Study abroad in general is a time when it’s best to say yes as often as possible. It leads you to amazing wine tastings, South African rugby bars, sketchy men, and strange art galleries. However, for me, it led me to my first opportunity for professionally published work. While flipping through Time Out Paris one day, I saw a small ad that read “do you love to eat?” The ad went on to explain that Time Out needed restaurant critics — something I had done for the Williams College newspaper in spite of the very limited dining options in the Berkshires. While I wasn’t paid, Time Out would reimburse me for my meals and needed someone to write the new reviews for the Salon du Thé chapter.
I suddenly had an excuse to spend more time at Ladurée and Pierre Hermés while also hopping around the city and finding new pastry shops. I said “oui” to every carb, sugar, cake, cookie, sorbet, and chocolat chaud I could find. I ended up trying virtually every macaron flavor on the map as well as pastries flavored with roses and flecked in real gold fit only for a princess. Since Paris is a magical place, I was able to do all of this while still losing 20 pounds.**

I almost always got a mix of chocolat, praliné, and pétale de rose.
In the last few years, macarons have gained popularity in the U.S. especially now that Maison du Chocolat, Pierre Hermés, and Ladurée all have establishments in New York and, moreover, I was able to find delicious ones at ACKC in DC. However, now that I’m in Michigan, what’s a French pastry-lovin’ gal to do?
I thought I found the perfect solution: a macaron making class at Sur La Table . You may recall I’ve shared experiences at cooking classes before, but was hopeful a baking class for a fairly challenging pastry would attract a different crowd.
Today’s lesson in the kitchen is that I have no future as a pastry chef. I found myself thinking way too often: this is way more trouble than it’s worth. You see, I’m an ambitious but lazy cook in that there are some things that are just easier to buy than make. I’m never going to spend a day making fresh pasta and I feel similarly about ice cream. I’m now adding macarons to that list. While not overly complicated, a lot of effort goes into producing a final product that, for what it’s worth is tasty but lacking the sophistication of the originals. The meringue based pastry is actually rather simple to make: egg whites, cream of tarter, and sugar brought to soft peaks, fold in almond flour, pipe into circles, let sit for a bit, then bake.

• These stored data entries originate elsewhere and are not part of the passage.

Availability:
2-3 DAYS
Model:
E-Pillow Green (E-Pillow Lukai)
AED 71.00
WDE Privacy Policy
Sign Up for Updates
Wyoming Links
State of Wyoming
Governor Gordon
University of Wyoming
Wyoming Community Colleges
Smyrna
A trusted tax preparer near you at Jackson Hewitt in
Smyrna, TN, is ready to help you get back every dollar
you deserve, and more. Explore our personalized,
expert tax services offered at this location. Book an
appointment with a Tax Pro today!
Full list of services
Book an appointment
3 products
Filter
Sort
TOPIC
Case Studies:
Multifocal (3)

However, it’s just very finicky material: easy to let sit too long pre-baking, can’t use food coloring drops because that’s too much added liquid so you must buy food coloring gel, etc. Furthermore, the fillings are a reasonable amount of work and if you want any variety at all, you do need to make multiple fillings or multiple shells. The results were tasty, but I know myself well enough to know this is likely not a project I will repeat.
Sadly, more memorable than my below average cookies, were the other women in the group. Out of 14, nine were women who belonged to the same knitting circle led by a tall blonde named Beth. I won’t judge them for their lack of culinary knowledge (although if you don’t know how to fold in flour, you might want to re-think the class), but will judge them for mean girl antics. They insisted on going four and five to a table even though we were supposed to be three and four. Then, when my table produced the only decent trays of lavender cookies, Beth and her comrades seized them and filled them. They commandeered all of the fillings leaving the remaining two tables with one each and walked out of the class with 3x the cookies the rest of us had because one of the women brought her daughter and kept sending her to the back to get the cookies that had just come out of the oven before the teacher brought them to us.

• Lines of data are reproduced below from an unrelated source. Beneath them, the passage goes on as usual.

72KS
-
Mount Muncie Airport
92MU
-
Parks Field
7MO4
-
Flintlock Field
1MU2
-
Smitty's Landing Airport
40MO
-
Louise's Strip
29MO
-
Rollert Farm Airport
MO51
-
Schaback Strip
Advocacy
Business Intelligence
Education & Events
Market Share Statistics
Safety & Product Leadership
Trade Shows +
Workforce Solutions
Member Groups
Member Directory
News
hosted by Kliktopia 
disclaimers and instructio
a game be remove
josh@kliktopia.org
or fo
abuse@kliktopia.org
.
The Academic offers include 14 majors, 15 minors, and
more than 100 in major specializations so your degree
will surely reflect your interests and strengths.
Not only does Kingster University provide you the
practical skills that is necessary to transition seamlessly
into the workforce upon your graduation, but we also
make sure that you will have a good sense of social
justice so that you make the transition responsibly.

Perhaps that’s the the thing that was ultimately missing from the experience: there’s something about entering a French bakery and seeing macarons displayed like jewelry and needing to respect the food and the venue. Parisian culture is that certain “je ne sais quoi” that takes a macaron from mere cookie to food of the gods.

I wish I could quit you.
*Or smuggle in Tootsie Rolls and hide the wrappers under the bed. Guess we now know how I got those 13 cavities…
**I’m typing this and wondering why I came back.

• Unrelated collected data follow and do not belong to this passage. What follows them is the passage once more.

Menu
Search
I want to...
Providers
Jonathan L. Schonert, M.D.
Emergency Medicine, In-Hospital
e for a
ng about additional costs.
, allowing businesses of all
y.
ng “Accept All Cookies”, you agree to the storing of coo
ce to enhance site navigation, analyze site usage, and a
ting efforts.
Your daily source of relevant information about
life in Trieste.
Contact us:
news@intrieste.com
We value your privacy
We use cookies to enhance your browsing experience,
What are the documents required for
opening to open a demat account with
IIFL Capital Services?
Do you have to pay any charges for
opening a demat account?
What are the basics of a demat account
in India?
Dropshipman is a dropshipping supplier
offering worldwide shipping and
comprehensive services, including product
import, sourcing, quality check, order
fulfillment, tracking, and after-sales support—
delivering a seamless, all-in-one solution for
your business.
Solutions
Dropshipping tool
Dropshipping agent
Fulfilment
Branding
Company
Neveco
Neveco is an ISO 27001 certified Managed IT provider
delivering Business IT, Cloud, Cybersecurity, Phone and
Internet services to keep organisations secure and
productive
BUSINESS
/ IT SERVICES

One Step Closer to Cheeseburger Glory
I was reminded recently of Adam Richman’s “20 Hamburgers You Must Eat Before You Die,” an article from GQ in 2006. You see, despite all my food snobbery, I believe that the cheeseburger is still the perfect sandwich and absolutely nothing tops a really really good one.
At the time, I vowed to eat all 20 in short order, but apparently stopped after making sure I hit all of the NYC locales and, sadly, had to admit to a friend that JG Melon’s was probably the superior NYC burger. (The Peter Luger burger, while delicious, was almost too much to handle).
This week, however, I’ve been in major cheeseburger-craving mode. I thought this would be satisfied with a slider from Green Dot Stables (which is, actually, a surprisingly good burger, but due to its slider size doesn’t really handle my fix). In my cheeseburger daydreaming, I came back to Adam’s list and discovered with great shock that I was a) only at 40% completion and b) one of my bucket list burgers was located just 30 minutes away at Sidetrack in Ypsilanti!
Friends, this is a great pub cheeseburger. Perfectly hand-formed 1/3 lb patty, soft simple sesame seed bun with a great meat to bread ratio, great melt on the cheese and cooked to a perfect medium rare.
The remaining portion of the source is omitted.